Prashanta Dutta and Liu took a different approach. They fed their AI system thousands of potential interactions within the fusion protein, asking it to identify which amino acids (the building blocks of proteins) were actually doing the heavy lifting. The algorithm sifted through the noise and flagged a single amino acid as critical to the viral entry process.
Then came the test: Anthony Nicola's lab team introduced a targeted mutation to that one amino acid. The result was immediate and decisive. The virus could no longer fuse with cells. The infection was stopped before it could begin.

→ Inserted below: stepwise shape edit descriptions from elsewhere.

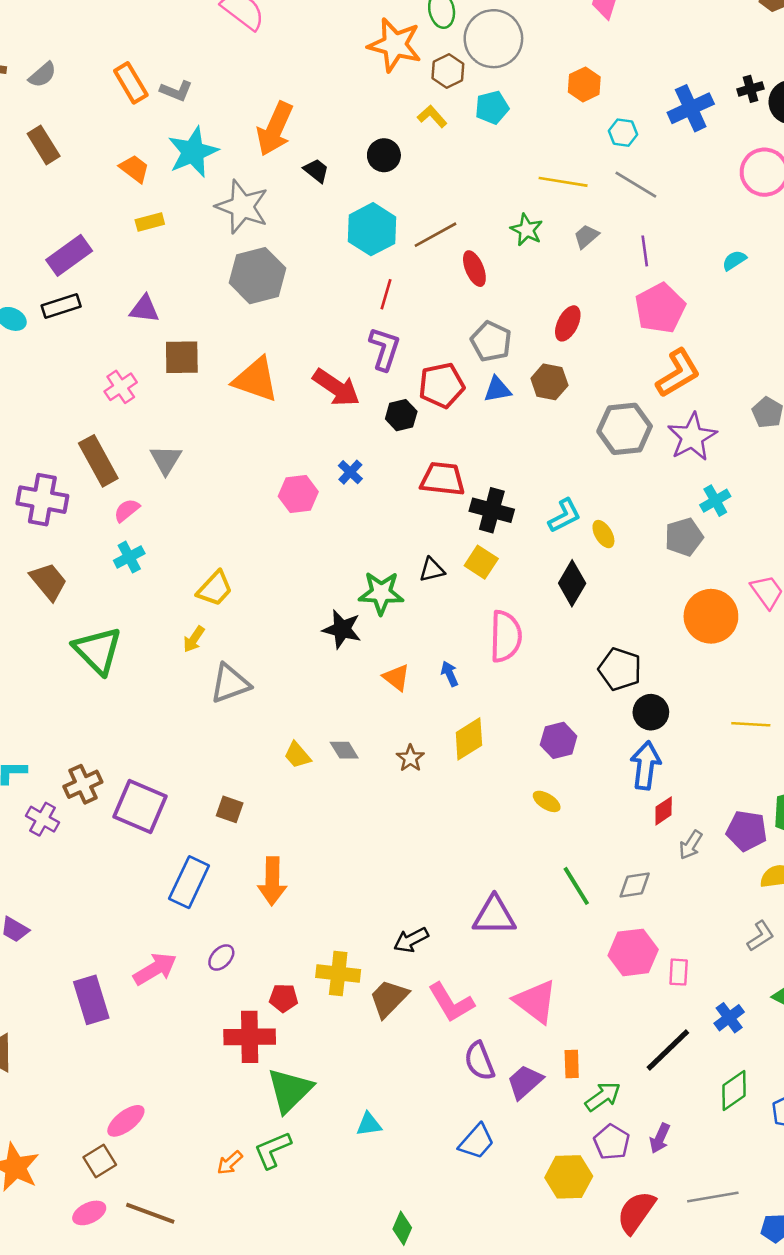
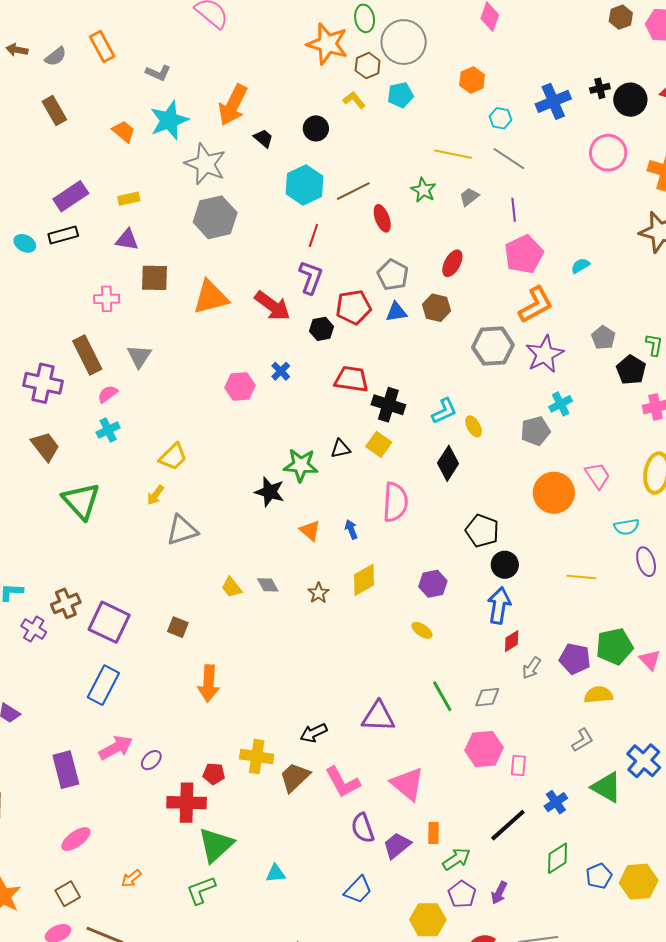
orange rectangle: (131, 83) -> (102, 46), moved
yellow rectangle: (150, 222) -> (129, 199), moved
cyan semicircle: (734, 260) -> (580, 266), moved
orange triangle: (256, 380) -> (211, 297), turned -36
pink cross: (121, 387) -> (107, 299), turned 30
blue rectangle: (189, 882) -> (103, 685), moved
purple ellipse: (221, 958) -> (151, 760), moved
pink ellipse: (126, 1121) -> (76, 839), moved
orange arrow: (230, 1163) -> (131, 878), moved

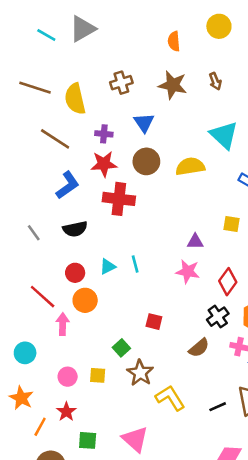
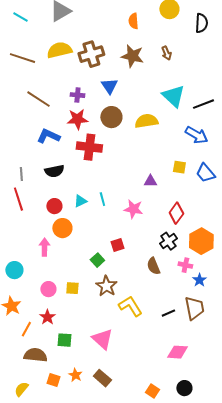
cyan line: (46, 35) -> (20, 17), moved
brown cross: (121, 83) -> (91, 54), size x1.4
yellow semicircle: (75, 99) -> (59, 50), moved, turned 90
blue L-shape: (68, 185) -> (48, 136), turned -120
gray line: (34, 233) -> (21, 174), turned 32
pink star: (188, 272) -> (133, 209), moved
red line: (43, 297) -> (18, 199), moved, turned 30
red square: (154, 322) -> (117, 245), turned -32
green square: (121, 348) -> (97, 260), moved
brown semicircle: (199, 348) -> (153, 266), turned 108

Without the AI step, Liu estimates this discovery would have taken years of trial-and-error experimentation. "Testing even a single interaction experimentally can take months," he explains. "If we'd done this by brute force, it could have taken years to find. The combination of simulation and machine learning accelerated everything."
What Comes Next
The team still has work ahead. They've confirmed that mutating this one amino acid breaks the virus's entry mechanism, but they don't yet fully understand how that small change cascades through the entire protein structure. The next phase involves using simulations to map those ripple effects — to see how a tiny molecular adjustment reshapes the whole system.
That gap between what simulations predict and what happens in living cells is where the real challenge lies. But the pathway is clearer now: find the critical interactions, disable them, and watch the virus fall apart before it can cause harm.